Вся прежняя жизнь до переезда в Минск словно отразилась в ее голове и выплескивалась на тканевую основу. Это были картинки полесского жития: густых и мрачноватых лесов; лугов с разнотравьем, в котором преобладали желтые цвета; деревянной бани, хозяйственных построек, почерневших от сырости и времени; кривых ульев, той пасеки, за которую насмерть билась с сыновьями бабка Макрына, когда те хотели продать ее вместе с усадьбой и забрать мать в Пинск.
При всем этом картины нельзя было назвать реалистическими. Но каждый, кто смотрел на эти сочетания цветов, видел именно то, что видела она, только по-своему, словно именно это сочетание служило неким толчком к собственному представлению о том, что было заложено в их содержании и названиях. «Луг» поражал буйством красок, и, несмотря на то, что на картине не было ни одного цветка, зрители иногда перечисляли до десятка их названий. «Лето» удивляло осязаемым зноем, тишиной, в которой ощущалось стрекотание кузнечиков. Фиолетовые краски «Зимнего вечера на Полесье» побуждали искать тепло у теплой печки.
* * *
И только одна картина не была похожа на все творения Алены.
Она называлась «Взрыв». Это был причудливый разброс и переплетение красок, которые мгновенье назад еще были в центре картины. Непередаваемое ощущение мощи, которая сдерживалась некоей оболочкой, а затем разлетелась под влиянием еще большей силы. И именно в этот момент игла художника смогла зафиксировать и передать через краски эту мощь.

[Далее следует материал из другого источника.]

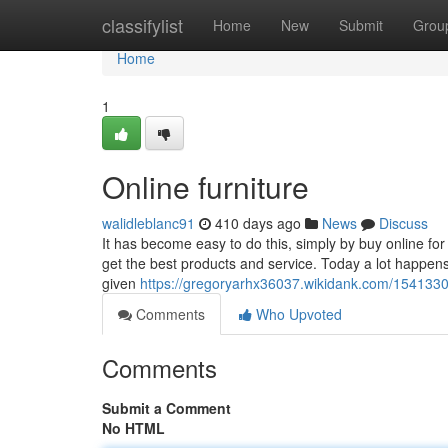
Home
classifylist
Home
New
Submit
Grou
Home
1
Online furniture
walidleblanc91
410 days ago
News
Discuss
It has become easy to do this, simply by buy online fo
get the best products and service. Today a lot happen
given
https://gregoryarhx36037.wikidank.com/1541330
Comments
Who Upvoted
Comments
Submit a Comment
No HTML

К Алене ходили знатоки. Выражали удивление, что она не член Союза мастеров народного творчества. Иногда приходили представители из картинной галереи и предлагали приобрести некоторые из ее работ. В последнее время стала звонить секретарша какого-то «бизнесмена Кондратьева», предлагая купить все картины оптом. Но Алена вдруг заупрямилась. Ей почему-то показалось, что, продав картины, она ничего больше не создаст. И Бог, наделивший ее талантом, лишит ее возможности творить.
Алена поднялась на четвертый этаж, открыла дверь квартиры ключом и, не снимая обуви, прошла в комнату к Аркадию. Слава богу, все было в порядке. Обычно в дни, когда Виталька куда-либо отлучался, она просила дочь Варю присмотреть за отцом. Но вот уже два года та живет с мужем отдельно. Оба зарабатывают деньги на свой угол, и поэтому квартиру они снимают в Фаниполе[4].
Алена зажгла маленькую лампочку ночника. Перевернула Аркадия на бок.
– Все нормально? – спросила она его.
Он хлопнул в ответ глазами. Таким языком они пользовались с первого дня его возвращения в лоно бывшей семьи.
– Виталька уехал в Брест, – сказала Алена.
Аркадий опять хлопнул глазами в знак того, что все это ему известно.
– У, как ты зарос, – сказала Алена и провела по редким волосам бывшего мужа, – в воскресенье будем тебя стричь. Лежи.